* _WHAT THE TASK ASKS_
Below are the records; work out how many lines among them contain "Decisões", and write nothing besides that number.

* _EXCERPTED DATA_
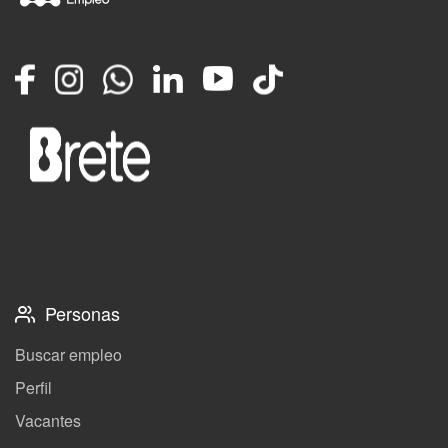
Facebook
Instagram
Whatsapp
LinkedIn
YouTube
TikTok
Personas
Buscar empleo
Perfil
Vacantes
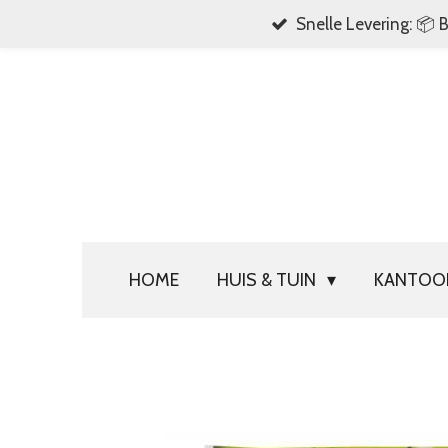
Snelle Levering: 📦 
Ga
direct
naar
de
hoofdinhoud
HOME
HUIS & TUIN
KANTO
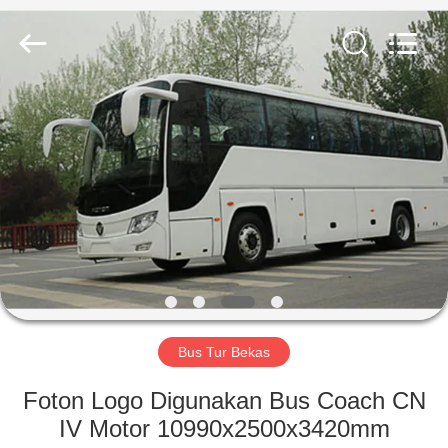
ZHENGZHOU
COOPER
INDUSTRY
CO.,
LTD..
All
Rights
Reserved.
RUMAH
PRODUK
TENTANG
KAMI
TUR
PABRIK
Bus Tur Bekas
Foton Logo Digunakan Bus Coach CN
KONTROL
IV Motor 10990x2500x3420mm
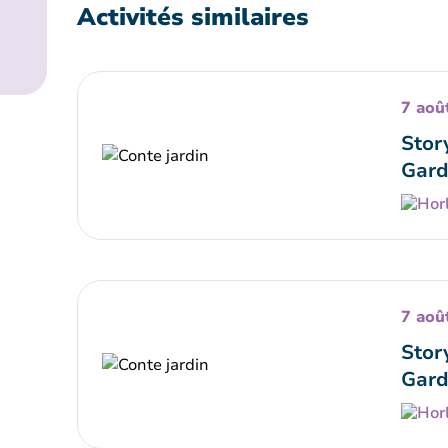
Activités similaires
7 aoû
Stor
Gard
7 aoû
Stor
Gard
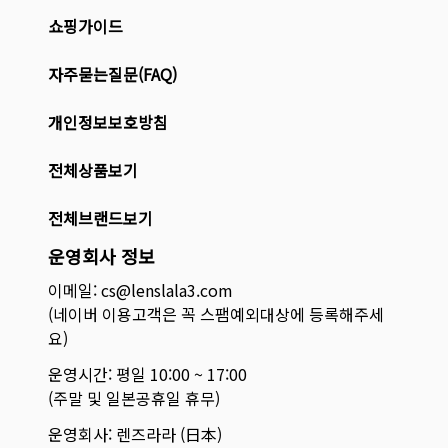
쇼핑가이드
자주묻는질문(FAQ)
개인정보보호방침
전체상품보기
전체브랜드보기
운영회사 정보
이메일: cs@lenslala3.com
(네이버 이용고객은 꼭 스팸예외대상에 등록해주세
요)
운영시간: 평일 10:00 ~ 17:00
(주말 및 일본공휴일 휴무)
운영회사: 렌즈라라 (日本)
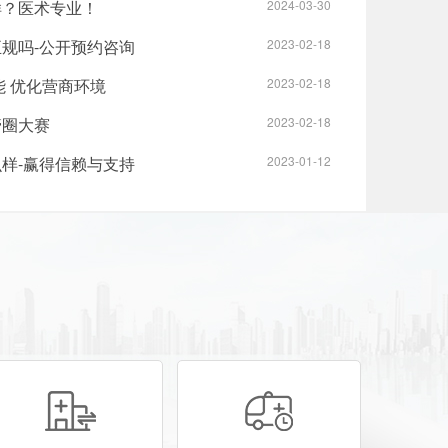
样？医术专业！
2024-03-30
规吗-公开预约咨询
2023-02-18
能 优化营商环境
2023-02-18
管圈大赛
2023-02-18
样-赢得信赖与支持
2023-01-12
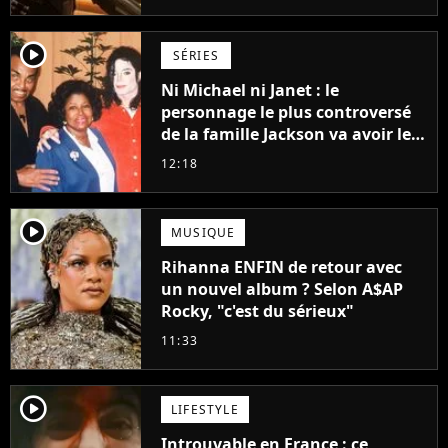
Grogu au box-office
player2
SÉRIES
Ni Michael ni Janet : le
personnage le plus controversé
de la famille Jackson va avoir le
droit à sa propre série
12:18
player2
MUSIQUE
Rihanna ENFIN de retour avec
un nouvel album ? Selon A$AP
Rocky, "c'est du sérieux"
11:33
player2
LIFESTYLE
Introuvable en France : ce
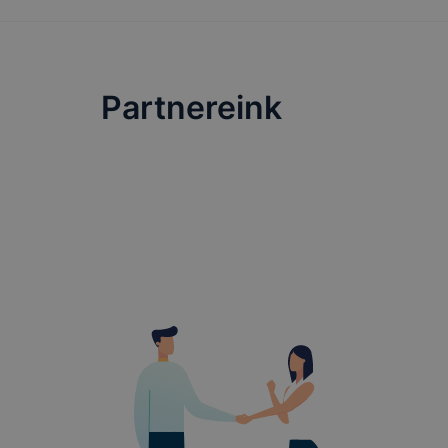
lehetővé té
előfordulha
teljes körű
böngészőjé
Partnereink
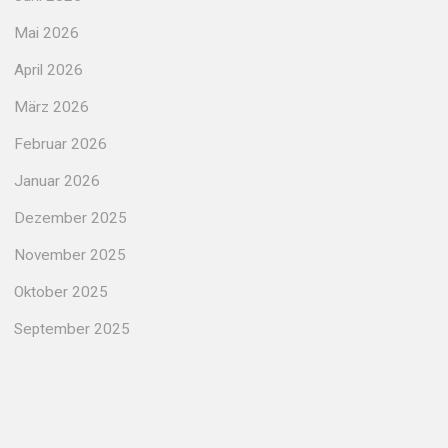
Mai 2026
April 2026
März 2026
Februar 2026
Januar 2026
Dezember 2025
November 2025
Oktober 2025
September 2025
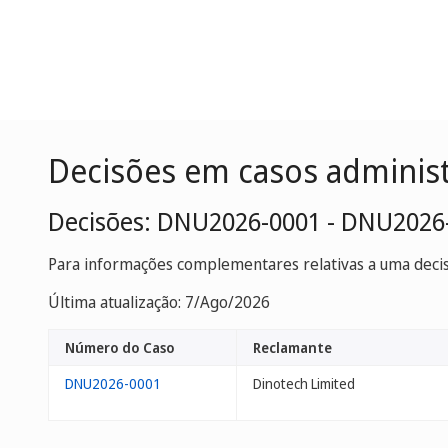
Decisões em casos adminis
Decisões: DNU2026-0001 - DNU2026
Para informações complementares relativas a uma decisã
Última atualização: 7/Ago/2026
Número do Caso
Reclamante
DNU2026-0001
Dinotech Limited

* _ANSWER SECTION_
2